FARUK ERGAN


GİDERSE BATARIZ!

Kasım 1977 yılında başladığımız iş hayatımda, babam beni yetiştirdi, ben kardeşlerimi ve çocuklarımı yetiştirdim. Geliştirip daha da büyütmeye çalıştığımız iş yerimiz birimiz olmazsa batarız, küçülür ve yok oluruz noktasına hiç gelmedik.

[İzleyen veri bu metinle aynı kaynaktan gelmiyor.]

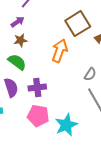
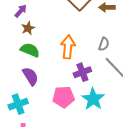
orange arrow: (60, 51) -> (68, 47), moved
purple cross: (37, 87) -> (82, 72), moved

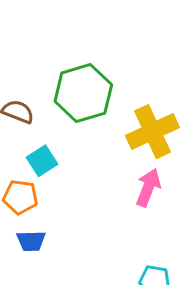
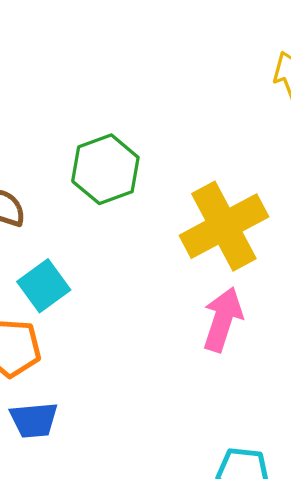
green hexagon: (83, 93) -> (105, 169), size x0.7

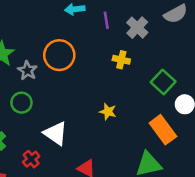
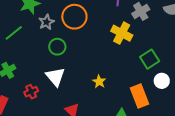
yellow cross: (121, 60) -> (122, 33), size x1.5
green circle: (21, 103) -> (57, 47), moved
yellow star: (108, 112) -> (99, 82), moved

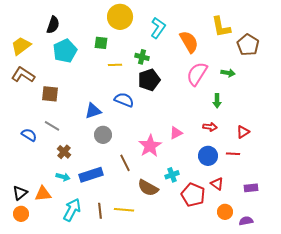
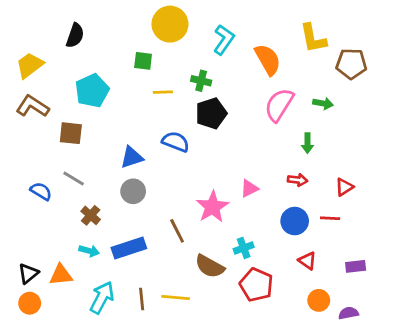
brown pentagon: (248, 45) -> (351, 64), turned -30
cyan pentagon: (65, 51) -> (92, 91), moved
gray circle: (103, 135) -> (133, 191), moved
red pentagon: (193, 195) -> (256, 285), moved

Kasım 1977 yılında başladığımız iş hayatımda, babam beni yetiştirdi, ben kardeşlerimi ve çocuklarımı yetiştirdim.Geliştirip daha da büyütmeye çalıştığımız iş yerimiz birimiz olmazsa batarız, küçülür ve yok oluruz noktasına hiç gelmedik.                                                                                                                                                                                        
Son günlerde görsel ve yazılı basını meşgul eden iki dâhimizin veya siyasi büyüklerimizin görüş beyan etmeleri ile kendilerini gündemde tutmaları ve reklamını yapmaları kendileri açısından başarı olsa gerek. Ölçüp tartmadan, lafınızın nereye gideceğini hesap etmeden konuşursanız, söyleminiz sizi esir alır. Veya bu tür söylemlerle gündem değiştirmek, sorunun özünden uzaklaşmak özellikle ve bilerek yapmak istediğiniz siyasi tercih olabilir.
Yasin Aktay “Suriyeliler giderse Ekonomi çöker” demiş.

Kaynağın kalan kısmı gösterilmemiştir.